Small fiber neuropathy (Small fiber neuropathy) - Genes SCN9A or SCN10A.
The small fiber neuropathy is a disease characterized by episodes of severe pain that usually starts in the feet or hands. However, as a person ages, pain episodes may affect other regions. Some people have a more general principle, with pain throughout the body. Usually the signs and symptoms of small fiber neuropathy begin in adolescence or mid-adulthood and may include hyperalgesia, hypoesthesia reduced to differentiate between hot and cold, urinary or intestinal problems, heart palpitations, dry eyes capacity or mouth, abnormal sweating and orthostatic hypotension (causing dizziness, blurred vision, or fainting). This disease is considered a form of peripheral neuropathy, affecting the peripheral nervous system, connecting the brain and spinal cord to the muscles and the cells that detect sensation like touch, smell , and pain.
This process is due to mutations in the SCN9A and SCN10A genes encoding subunits of sodium channels.
The SCN9A gene, located on the long arm of chromosome 2 (2q24), encoding the alpha subunit of a sodium channel Nav1.7 called. Sodium channels transport sodium ions into cells and play a key role in the ability of a cell to generate and transmit electrical signals. These channels are in nerve cells called nociceptors that transmit pain signals to the spinal cord and brain. The nociceptors are part of the peripheral nervous system, connecting the brain and spinal cord cells that detect sensation like touch, smell , and pain. Nociceptors are mainly involved in the transmission of pain signals. Nociceptors centers, known as the cell bodies are found in the dorsal root ganglion. Axons transmit information retrograde dorsal root ganglion, which is then sent to the brain. Nav1.7 sodium channels are also found in olfactory sensory neurons. Mutations in the SCN9A gene are responsible for about 30% of cases of small fiber neuropathy. These mutations change individual amino acids in the alpha subunit of the sodium channel Nav1.7. As a result of the altered alpha subunit, the sodium channel will not close when deactivated, allowing sodium ions to flow abnormally in nociceptors. This increase in sodium ions improves the transmission of pain signals and eventually causes the degeneration of axons. Although the reason for this degeneration is unknown, probably it leads to signs and symptoms such as loss of temperature discrimination.

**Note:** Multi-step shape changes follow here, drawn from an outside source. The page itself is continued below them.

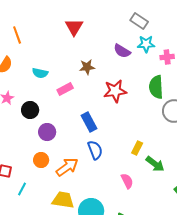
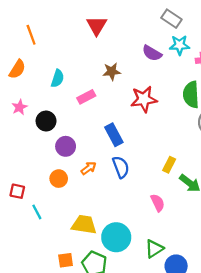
cyan semicircle: (40, 73) -> (58, 78), turned -84
orange arrow: (67, 167) -> (89, 168), moved, size x0.6
cyan line: (22, 189) -> (37, 212), turned -56

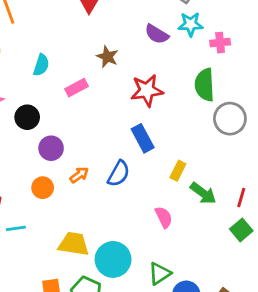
brown star: (112, 72) -> (107, 57), turned 30
blue rectangle: (114, 135) -> (143, 138), moved
blue semicircle: (121, 167) -> (119, 174), turned 50
cyan line: (37, 212) -> (16, 228), turned -70

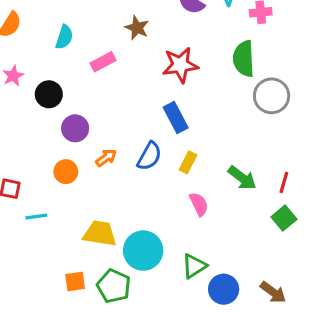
yellow rectangle: (178, 171) -> (188, 162), moved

The SCN10A gene, located on the short arm of chromosome 3 (3p22.2), belongs to a family of genes encoding sodium channel. These channels, which transport sodium ions into cells, play a key role in the ability of a cell to generate and transmit electrical signals. The SCN10A gene encoding the alpha subunit of the sodium channel NaV1.8. As Nav1.7 sodium channel, Nav1.8 the channels are in nociceptors that transmit pain signals. In addition to nociceptors, Nav1.8 sodium channels have also been found in heart muscle cells which, by controlling the flow of sodium ions, probably play a role in maintaining a normal cardiac rhythm. Mutations in the gene SCN10A are responsible for about 5% of cases of small fiber neuropathy. These mutations change in the alpha subunit of the sodium channel NaV1.8. Many of the mutations result Nav1.8 sodium channels that open more easily than usual, which increases the flow of sodium ions producing nerve impulses inside nociceptors. This increase in sodium ions improves the transmission of pain signals and eventually causes the degeneration of axons. Although the reason for this degeneration is unknown, probably it leads to signs and symptoms such as loss of temperature discrimination.

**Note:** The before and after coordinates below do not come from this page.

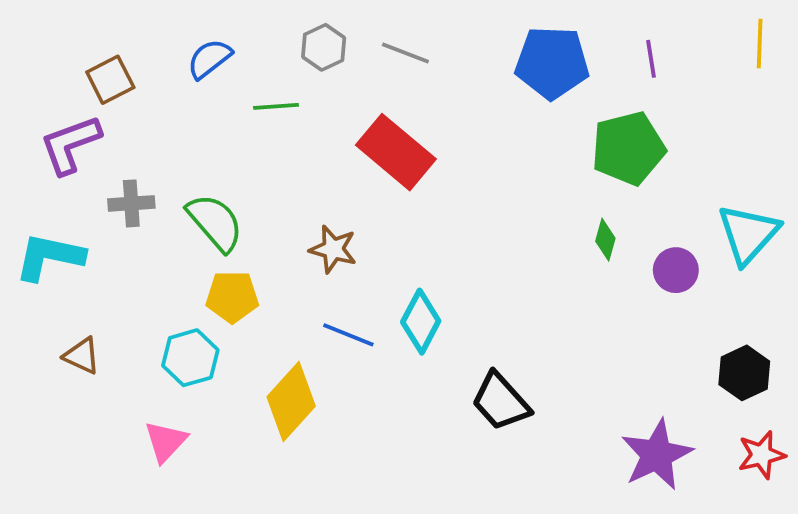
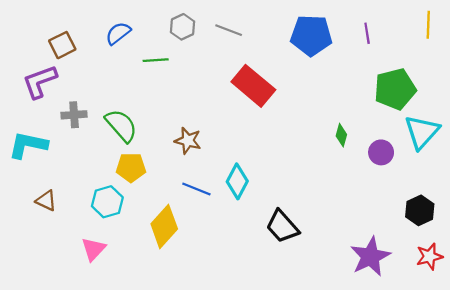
green pentagon: (628, 148) -> (395, 89), moved
red rectangle: (396, 152) -> (253, 86), moved

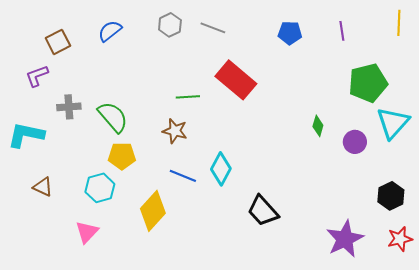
blue pentagon: (311, 35) -> (290, 33), size x0.6
green line: (156, 60) -> (188, 97), moved
purple L-shape: (40, 82) -> (37, 76), size x0.7

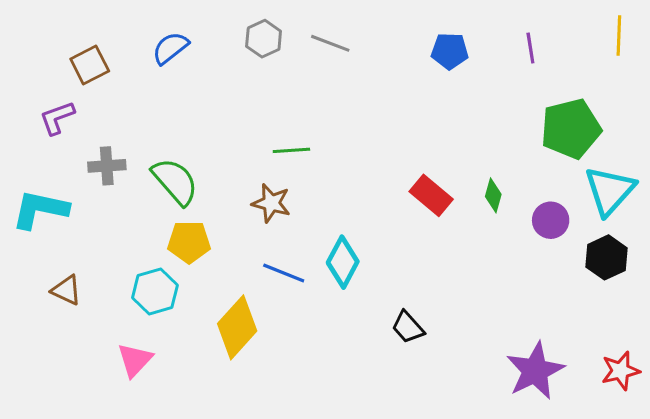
red rectangle: (236, 80) -> (431, 195), moved, size x0.7
black hexagon: (391, 196) -> (606, 257), moved
black trapezoid: (263, 211) -> (408, 327), size x0.7

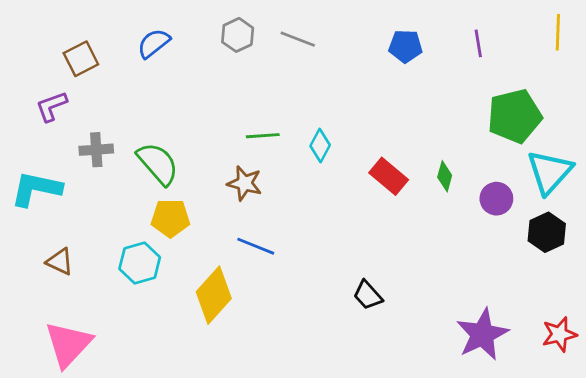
cyan diamond: (343, 262) -> (320, 145), moved, size x0.7
pink triangle: (135, 360) -> (68, 344), moved, size x1.5

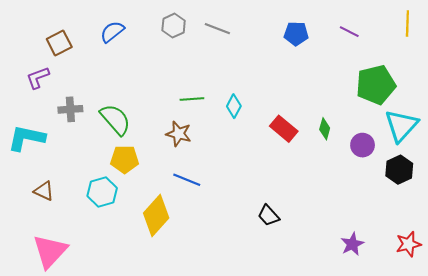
purple line: (478, 43) -> (349, 32), turned -54
purple star: (482, 334) -> (352, 244), size x0.6

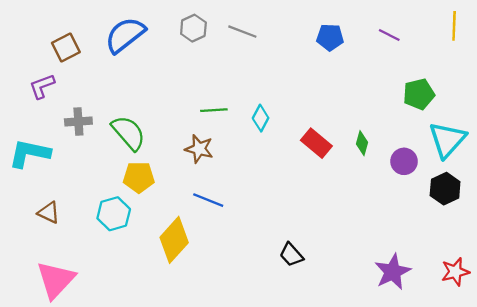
blue semicircle: (112, 32) -> (125, 35), size x1.5
green pentagon: (376, 85) -> (419, 94), size x0.7
black trapezoid: (269, 216) -> (291, 255), moved
purple star: (352, 244) -> (393, 272), size x1.4

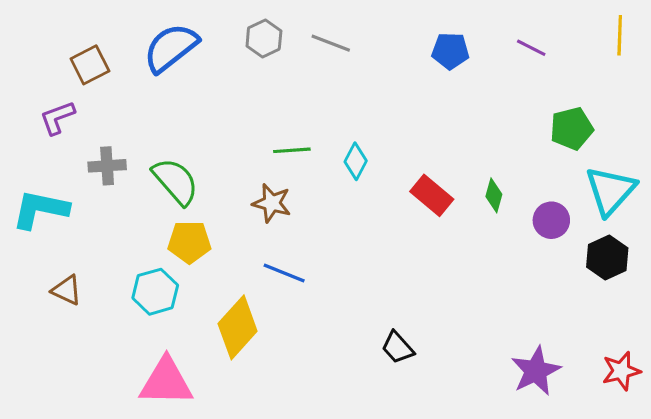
pink triangle: (56, 280) -> (166, 382), moved, turned 48

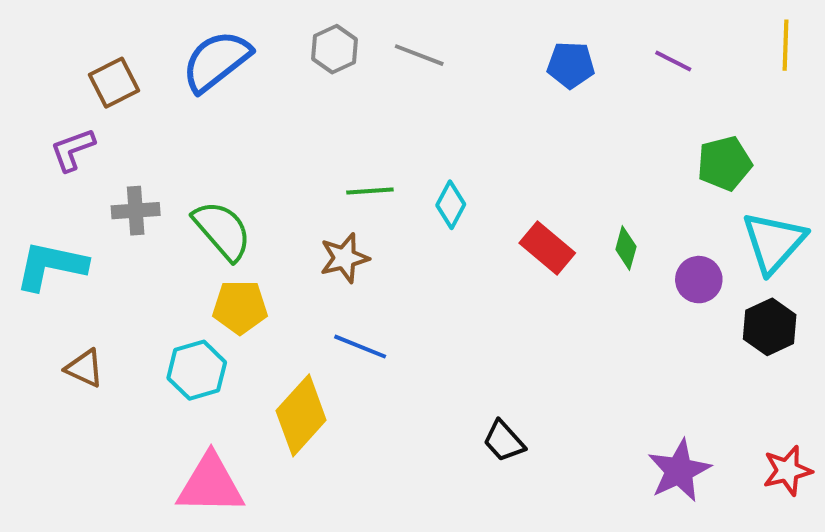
brown star: (272, 203) -> (344, 258), turned -30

The small fiber neuropathy is inherited in an autosomal dominant, which means that a copy of the altered gene SCN9A or SCN10A in each cell is sufficient for the disease to be expressed. In some cases, an affected person inherits the mutation from an affected parent. Other cases are due to new mutations in the gene and occur in people with no history of disease in your family.
Tests in IVAMI: in IVAMI perform detection of mutations associated with small fiber neuropathy, by complete PCR amplification of the exons of the SCN9A and SCN10A genes, respectively, and subsequent sequencing.
Samples recommended: EDTA blood collected for separation of blood leukocytes, or impregnated sample card with dried blood (IVAMI may mail the card to deposit the blood sample).